El simbolismo de la imagen es aún mayor por el lugar donde fue tomada: la tumba de Miguel Uribe Turbay, hijo de la periodista asesinada y recientemente víctima de un atentado. Para algunos analistas, la presencia de Uribe y José Obdulio en ese sitio envía un mensaje contradictorio, dado que representa la unión entre quienes han sido señalados de favorecer intereses oscuros y las familias que han sufrido las consecuencias del narcotráfico.
Críticos del uribismo afirman que el Centro Democrático es la prolongación de estructuras políticas vinculadas al narcoparamilitarismo. Argumentan que figuras como José Obdulio son la prueba de la continuidad de viejas alianzas. Del otro lado, defensores del expresidente señalan que estas acusaciones son parte de una estrategia para desprestigiar su legado. Sin embargo, la imagen se ha convertido en un símbolo que despierta memoria histórica y cuestionamientos sobre la ética política en Colombia.

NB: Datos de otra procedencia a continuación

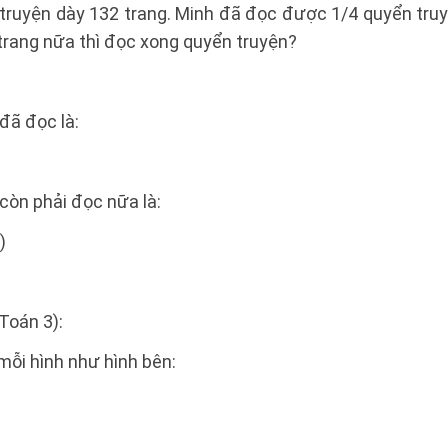
truyện dày 132 trang. Minh đã đọc được 1/4 quyển truy
trang nữa thì đọc xong quyển truyện?
đã đọc là:
còn phải đọc nữa là:
)
Toán 3):
mỗi hình như hình bên:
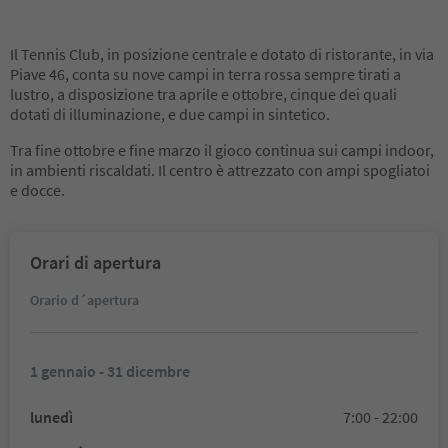
Il Tennis Club, in posizione centrale e dotato di ristorante, in via
Piave 46, conta su nove campi in terra rossa sempre tirati a
lustro, a disposizione tra aprile e ottobre, cinque dei quali
dotati di illuminazione, e due campi in sintetico.
Tra fine ottobre e fine marzo il gioco continua sui campi indoor,
in ambienti riscaldati. Il centro è attrezzato con ampi spogliatoi
e docce.
Orari di apertura
Orario d´apertura
1 gennaio - 31 dicembre
lunedì
7:00 - 22:00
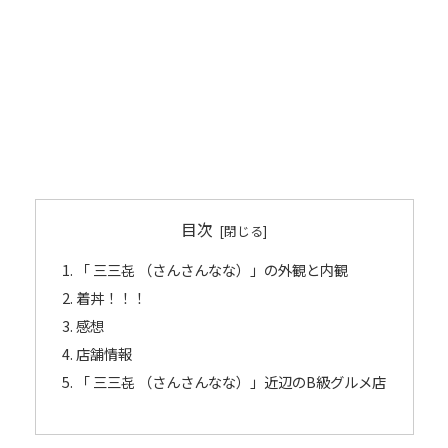
目次
「 三三㐂 （さんさんなな）」の外観と内観
着丼！！！
感想
店舗情報
「 三三㐂 （さんさんなな）」近辺のB級グルメ店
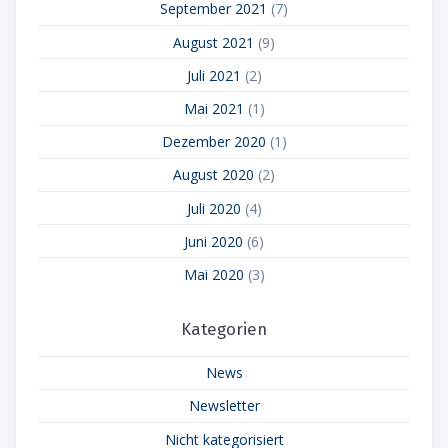
September 2021
(7)
August 2021
(9)
Juli 2021
(2)
Mai 2021
(1)
Dezember 2020
(1)
August 2020
(2)
Juli 2020
(4)
Juni 2020
(6)
Mai 2020
(3)
Kategorien
News
Newsletter
Nicht kategorisiert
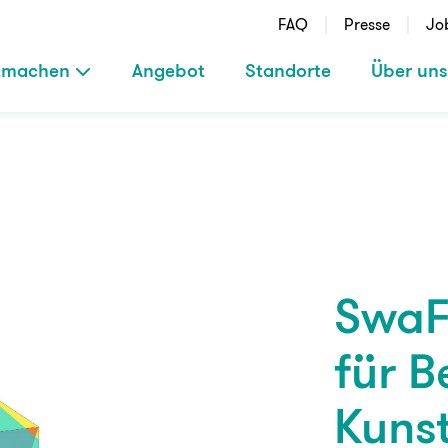
FAQ
Presse
Jo
tmachen
Angebot
Standorte
Über uns
SwaF
für 
Kunst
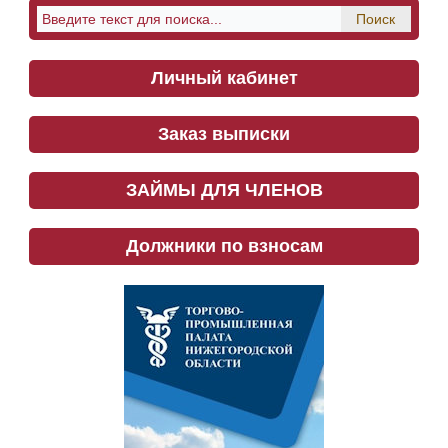
Личный кабинет
Заказ выписки
ЗАЙМЫ ДЛЯ ЧЛЕНОВ
Должники по взносам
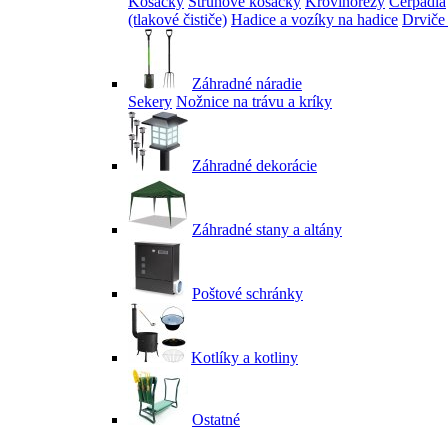
Kosačky
Strunové kosačky
Krovinorezy
Čerpadlá
(tlakové čističe)
Hadice a vozíky na hadice
Drviče
Záhradné náradie
Sekery
Nožnice na trávu a kríky
Záhradné dekorácie
Záhradné stany a altány
Poštové schránky
Kotlíky a kotliny
Ostatné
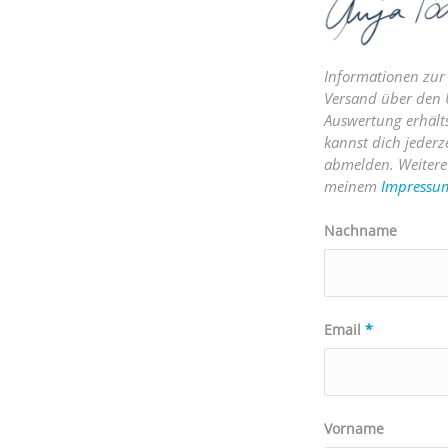
Informationen zur
Versand über den U
Auswertung erhält
kannst dich jederz
abmelden. Weitere 
meinem
Impressu
Nachname
Email
*
Vorname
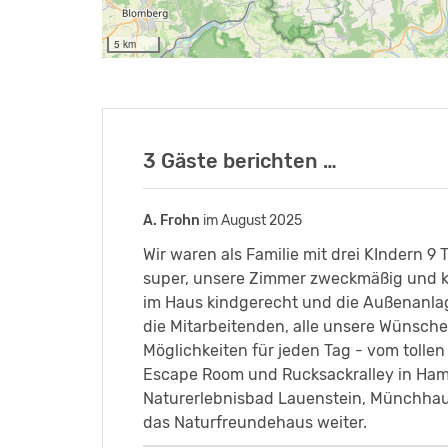
5 km
3 Gäste berichten …
A. Frohn
im August 2025
Wir waren als Familie mit drei KIndern 9
super, unsere Zimmer zweckmäßig und k
im Haus kindgerecht und die Außenanla
die Mitarbeitenden, alle unsere Wünsch
Möglichkeiten für jeden Tag - vom tolle
Escape Room und Rucksackralley in Ham
Naturerlebnisbad Lauenstein, Münchhaus
das Naturfreundehaus weiter.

El debate apenas comienza. Mientras en redes sociales circulan teorías y denuncias, organismos judiciales no han emitido pronunciamientos recientes sobre estas relaciones. La discusión sobre la moralidad de la clase dirigente y su vínculo con estructuras ilegales sigue siendo un tema pendiente en el país. Lo cierto es que esta fotografía no solo muestra dos figuras públicas; es un recordatorio incómodo de las heridas que el narcotráfico dejó en la historia política colombiana.